# Making 6.5x284 Brass



## Bax* (Dec 14, 2008)

I have been handloading for a while now, but have never loaded for less common calibers like the 6.5x284, and have never needed to make my own brass before either. And I have been interested in this caliber for some time, but the limiting factor for me has been brass availability. I dont think I have ever seen it at Sportsmans, and periodically see it at Cabelas...

So my question is this: I have never necked down brass before, but this brass is very hard to come by and I would like to make my own if at all possible. Would I just take the 284 Win brass and run it through a neck sizer and full length size the brass (and trim it if need be) Or is there more to it than that? Both shoulders are 35 degrees, and appear to have the same case length.....

One other question I had was regarding brass quality with this cartridge: it seems that guys that are shooting the 6.5x284 scoff at the idea of necking down the Winchester brass and would rather buy Lapua, Norma, or Nosler brass. Is this just because of the longer case life these brands provide, or is it more so due to weight consistency and neck concentricity?

Thank you for your input! (thanks in advance Longbow)


----------



## Al Hansen (Sep 7, 2007)

I used to neck down .308 to .243. I think you are on the right track. Resizing neck die and trim. As far as how long they last ??? Only time will tell and it will depend on how hot you load em. Now you got me interested. Let us now how it all goes. Good luck.


----------



## Critter (Mar 20, 2010)

You'll need to full length resize the .284 brass and then fire for it since the 6.5x.284 shoulder is slightly further out than the .284. When you do this load a standard load into it to shoot it. Stay away from a squib load but a good middle of the road load should do you. Once you fire form the case then check the length and trim it if necessary. Once you have that done then you can work up your reloads.
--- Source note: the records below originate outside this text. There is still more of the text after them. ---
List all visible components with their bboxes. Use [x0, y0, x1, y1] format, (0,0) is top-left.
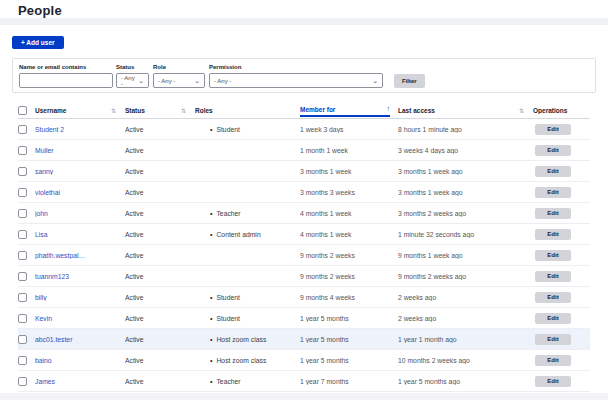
table-body: Student 2 Active • Student 1 week 3 days… — [18, 119, 590, 392]
last-access-cell: 3 months 2 weeks ago — [398, 210, 533, 217]
role-filter-select[interactable]: - Any - ⌄ — [153, 73, 205, 88]
last-access-cell: 9 months 2 weeks ago — [398, 273, 533, 280]
last-access-cell: 1 minute 32 seconds ago — [398, 231, 533, 238]
row-checkbox[interactable] — [18, 125, 27, 134]
username-link[interactable]: sanny — [35, 168, 53, 175]
header-divider — [0, 18, 608, 25]
status-cell: Active — [125, 378, 195, 385]
row-checkbox[interactable] — [18, 251, 27, 260]
last-access-cell: 1 year 5 months ago — [398, 378, 533, 385]
sort-icon: ⇅ — [111, 107, 116, 114]
username-link[interactable]: phatlh.westpal… — [35, 252, 85, 259]
username-link[interactable]: baino — [35, 357, 52, 364]
role-bullet: • — [210, 294, 212, 301]
edit-button[interactable]: Edit — [535, 187, 571, 198]
status-cell: Active — [125, 273, 195, 280]
edit-button[interactable]: Edit — [535, 145, 571, 156]
edit-button[interactable]: Edit — [535, 271, 571, 282]
add-user-button[interactable]: + Add user — [12, 36, 64, 49]
edit-button[interactable]: Edit — [535, 166, 571, 177]
role-bullet: • — [210, 210, 212, 217]
role-bullet: • — [210, 315, 212, 322]
row-checkbox[interactable] — [18, 146, 27, 155]
status-filter-select[interactable]: - Any - ⌄ — [116, 73, 149, 88]
status-cell: Active — [125, 231, 195, 238]
username-link[interactable]: billy — [35, 294, 47, 301]
edit-button[interactable]: Edit — [535, 355, 571, 366]
role-bullet: • — [210, 357, 212, 364]
role-bullet: • — [210, 231, 212, 238]
status-cell: Active — [125, 147, 195, 154]
username-link[interactable]: James — [35, 378, 55, 385]
member-for-cell: 1 year 5 months — [300, 315, 398, 322]
username-link[interactable]: violethai — [35, 189, 60, 196]
edit-button[interactable]: Edit — [535, 292, 571, 303]
last-access-cell: 2 weeks ago — [398, 294, 533, 301]
column-header-last-access[interactable]: Last access ⇅ — [398, 107, 533, 114]
last-access-cell: 2 weeks ago — [398, 315, 533, 322]
role-filter-label: Role — [153, 64, 166, 70]
last-access-cell: 9 months 1 week ago — [398, 252, 533, 259]
username-link[interactable]: Lisa — [35, 231, 47, 238]
permission-filter-label: Permission — [209, 64, 241, 70]
edit-button[interactable]: Edit — [535, 376, 571, 387]
roles-cell: • Host zoom class — [195, 357, 300, 364]
people-admin-page: People + Add user Name or email contains… — [0, 0, 608, 400]
name-filter-input[interactable] — [19, 73, 113, 88]
member-for-cell: 4 months 1 week — [300, 231, 398, 238]
column-header-status[interactable]: Status ⇅ — [125, 107, 195, 114]
table-row: john Active • Teacher 4 months 1 week 3 … — [18, 203, 590, 224]
title-bar: People — [0, 0, 608, 18]
table-row: phatlh.westpal… Active • 9 months 2 week… — [18, 245, 590, 266]
column-header-username[interactable]: Username ⇅ — [35, 107, 125, 114]
edit-button[interactable]: Edit — [535, 313, 571, 324]
row-checkbox[interactable] — [18, 314, 27, 323]
column-header-member-for[interactable]: Member for ↑ — [300, 103, 398, 117]
permission-filter-value: - Any - — [214, 78, 231, 84]
username-link[interactable]: Muller — [35, 147, 54, 154]
table-row: Lisa Active • Content admin 4 months 1 w… — [18, 224, 590, 245]
select-all-checkbox[interactable] — [18, 106, 27, 115]
filter-button[interactable]: Filter — [394, 74, 425, 88]
column-header-operations: Operations — [533, 107, 590, 114]
table-row: Student 2 Active • Student 1 week 3 days… — [18, 119, 590, 140]
username-link[interactable]: Student 2 — [35, 126, 64, 133]
member-for-cell: 1 month 1 week — [300, 147, 398, 154]
row-checkbox[interactable] — [18, 377, 27, 386]
row-checkbox[interactable] — [18, 209, 27, 218]
username-link[interactable]: tuannm123 — [35, 273, 69, 280]
roles-cell: • Student — [195, 126, 300, 133]
edit-button[interactable]: Edit — [535, 208, 571, 219]
row-checkbox[interactable] — [18, 356, 27, 365]
permission-filter-select[interactable]: - Any - ⌄ — [209, 73, 383, 88]
table-row: tuannm123 Active • 9 months 2 weeks 9 mo… — [18, 266, 590, 287]
chevron-down-icon: ⌄ — [372, 78, 378, 83]
edit-button[interactable]: Edit — [535, 124, 571, 135]
roles-cell: • Teacher — [195, 210, 300, 217]
row-checkbox[interactable] — [18, 272, 27, 281]
status-filter-value: - Any - — [121, 75, 135, 87]
roles-cell: • Teacher — [195, 378, 300, 385]
edit-button[interactable]: Edit — [535, 229, 571, 240]
table-row: Muller Active • 1 month 1 week 3 weeks 4… — [18, 140, 590, 161]
edit-button[interactable]: Edit — [535, 334, 571, 345]
last-access-cell: 8 hours 1 minute ago — [398, 126, 533, 133]
table-row: James Active • Teacher 1 year 7 months 1… — [18, 371, 590, 392]
row-checkbox[interactable] — [18, 167, 27, 176]
row-checkbox[interactable] — [18, 335, 27, 344]
table-row: abc01.tester Active • Host zoom class 1 … — [18, 329, 590, 350]
username-link[interactable]: abc01.tester — [35, 336, 72, 343]
last-access-cell: 1 year 1 month ago — [398, 336, 533, 343]
page-bottom-background — [0, 393, 608, 400]
username-link[interactable]: john — [35, 210, 48, 217]
table-row: Kevin Active • Student 1 year 5 months 2… — [18, 308, 590, 329]
sort-icon: ⇅ — [519, 107, 524, 114]
username-link[interactable]: Kevin — [35, 315, 52, 322]
member-for-cell: 1 year 5 months — [300, 336, 398, 343]
table-row: billy Active • Student 9 months 4 weeks … — [18, 287, 590, 308]
row-checkbox[interactable] — [18, 293, 27, 302]
status-cell: Active — [125, 126, 195, 133]
row-checkbox[interactable] — [18, 230, 27, 239]
row-checkbox[interactable] — [18, 188, 27, 197]
edit-button[interactable]: Edit — [535, 250, 571, 261]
Or if you decide to buy the brass Midway has it for you but it is a little spendy http://www.midwayusa.com/browse/BrowseP ... ***9013***


----------



## Al Hansen (Sep 7, 2007)

I just checked 5 internet based reloading suppliers. Looks like your gunna pay some money for your new hobby.


----------



## Bax* (Dec 14, 2008)

Al Hansen said:


> I just checked 5 internet based reloading suppliers. Looks like your gunna pay some money for your new hobby.


It really is expensive! And thats part of the reason that I am interested in making my own brass. Midway USA is the first place I went to look at buying brass, and the prices are competitive but when you factor in shipping costs, it just isnt worth it to me.


----------



## Al Hansen (Sep 7, 2007)

I just checked the sportsmans site and they have none listed for the 6.5-284. Good luck . I'm still interested in your project. o-||


----------



## Loke (Sep 7, 2007)

Or you could just buy a 270 Winchester and be done with it. :O•-:


----------



## Al Hansen (Sep 7, 2007)

Loke said:


> Or you could just buy a 270 Winchester and be done with it. :O•-:


 :shock: And spoil a good "project". :lol:


----------



## Al Hansen (Sep 7, 2007)

Interesting read at 6mmbenchrest.com on the 6.5-284. Brass choices and barrel longevity (800-1000 rounds). Sure you want to do this ??? o-||


----------



## Bax* (Dec 14, 2008)

Funny you mention that article Al, that was the first place I went to read up on the idea. I don't plan on burning through gobs of ammo, but figured I'd like to do something a bit different like the 6.5x284 or a 6.5x47 Lapua, but the latter scared me off a bit because brass is even harder to come by for the 6.5x47.


----------



## Al Hansen (Sep 7, 2007)

Have you bought the action and barrel or buying the whole rifle ? I think Savage is making a 6.5-284.


----------



## Bax* (Dec 14, 2008)

I think I'll buy a rifle instead of building one. Still not sure that I am willing to take the leap and build just yet (especially after we talked on the phone about your .243)

Here is one I am rather partial to:
http://www.gunsamerica.com/980997204/Gu ... _5X284.htm


----------



## Loke (Sep 7, 2007)

Al Hansen said:


> Loke said:
> 
> 
> > Or you could just buy a 270 Winchester and be done with it. :O•-:
> ...


Oh sorry, I forgot. Since when did fun have to be practical? 8)


----------



## 2litl2l8 (Jan 16, 2008)

Don't know what you will be paying to make your own but I have found my rare brass ast Buffaloarms.com I am sure you have checked there but here is a link to your brass anyway.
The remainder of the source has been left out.